First look: Jeep adds yet another off-road element

Chunky looks: The Trailhawk has a deliberately aggressive design.

Trailhawk concept represents Jeep's latest off-roader foray

3 Jan 2007

CHRYSLER-Jeep is about to rapidly expands its local lineup with the Wrangler, Wrangler Unlimited, Compass and Patriot, but there is another car in the wings – the Trailhawk.

Revealed in sketch guise late last year, the Trailhawk, which is still only a concept at this stage, uses the body-on-frame Wrangler Unlimited as its base but has an air of amore refined open-air off-roader, according to Jeep.

The Jeep spin doctors go on to say that the off-roader’s high intensity discharge headlights from the front, “evoke the hooded eyes of a bird of prey”.

The design study is built on the body-on-frame chassis of the four-door Jeep Wrangler Unlimited, but Jeep says it offers the “refined sophistication of an all-new on-road open-air concept vehicle”.

The Trailhawk concept, along with the Chrysler Nassau concept, will be unveiled at next week’s Detroit motor show.

Visually, the Trailhawk is a deliberately aggressive looking vehicle.

Jeep says the dash-to-front-axle dimension was deliberately made dramatically long to give the vehicle a “sense of forward motion”, according to the car’s chief exterior designer, Nick Vardis. The key is the car’s long 2946mm wheelbase, he said.
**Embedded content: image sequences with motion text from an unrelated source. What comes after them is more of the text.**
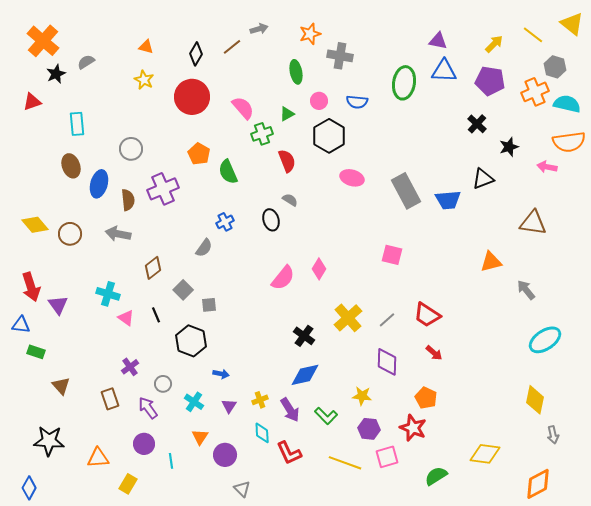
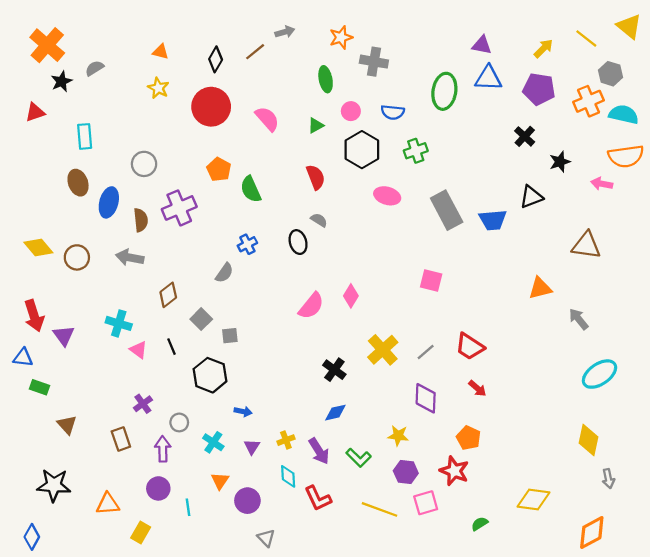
green cross: (262, 134) -> (416, 151), moved
blue diamond: (305, 375) -> (335, 413), size x0.7
purple arrow: (148, 408) -> (163, 449), turned 35
green semicircle: (436, 476) -> (480, 524), size x0.7

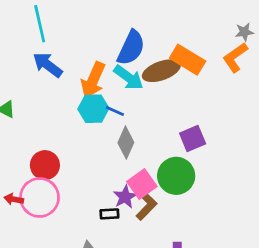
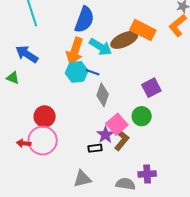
blue semicircle: (131, 48) -> (84, 20), moved
blue arrow: (48, 65) -> (27, 54), moved
green circle: (176, 176) -> (142, 116), size x0.7

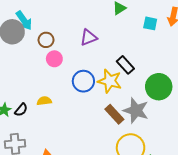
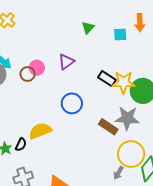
pink circle: (54, 59) -> (37, 68), moved
yellow star: (110, 81) -> (124, 82), moved
yellow semicircle: (44, 101) -> (40, 131), size x1.6

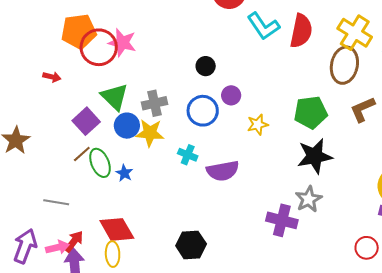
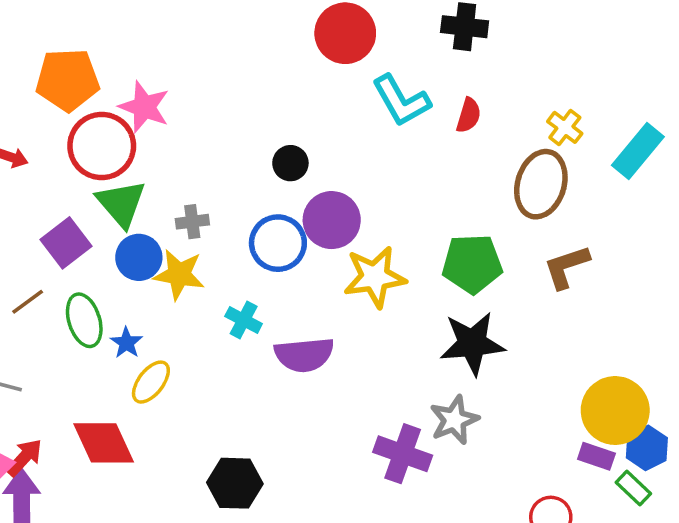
red semicircle: (301, 31) -> (469, 115), size x0.6
yellow cross: (355, 33) -> (565, 127), size x0.6
red circle: (99, 47) -> (102, 146), moved
purple circle: (231, 95) -> (332, 220), size x1.6
gray cross: (155, 103) -> (192, 222), size x0.7
yellow star: (258, 125) -> (375, 277), size x1.6
brown line: (82, 154) -> (28, 302), moved
yellow ellipse: (113, 254) -> (151, 382), moved, turned 35

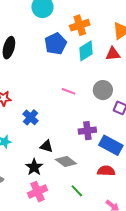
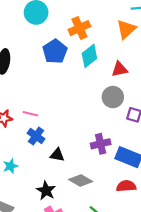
red triangle: (113, 54) -> (120, 69), moved
pink line: (69, 91) -> (30, 114), moved
black triangle: (46, 146) -> (57, 155), moved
The car’s chunky stance is aided by very short front and rear overhangs and fat flared guards that house huge 22-inch five-spoke wheels.

Partly trapezoidal in shape, yet not asymmetrical, these angular, crisply-contoured wheel flares reinterpret one of Jeep’s fundamental design cues.

“The flares are stretched and pulled taut at one end,” Mr Vardis said. “Each presents a ‘long side’ angled toward the centre of the body.” One interesting design detail is the car’s roof system, which is comprised of two glass panels located over the driver and passenger seat, and larger third panel that extends from over the second row of seats down to the tailgate.

Each panel can be removed to provide the same open-air feeling that driver’s would experience in a Wrangler.

9 center imageLeft: The muscular rear end.

The Jeep trademark seven-slot grille is a given but it is angled rearward to match the pitch of the front mudguard flares. Bracketed between the grille and the flares, the chamfered headlamps mimic the lean-back stance.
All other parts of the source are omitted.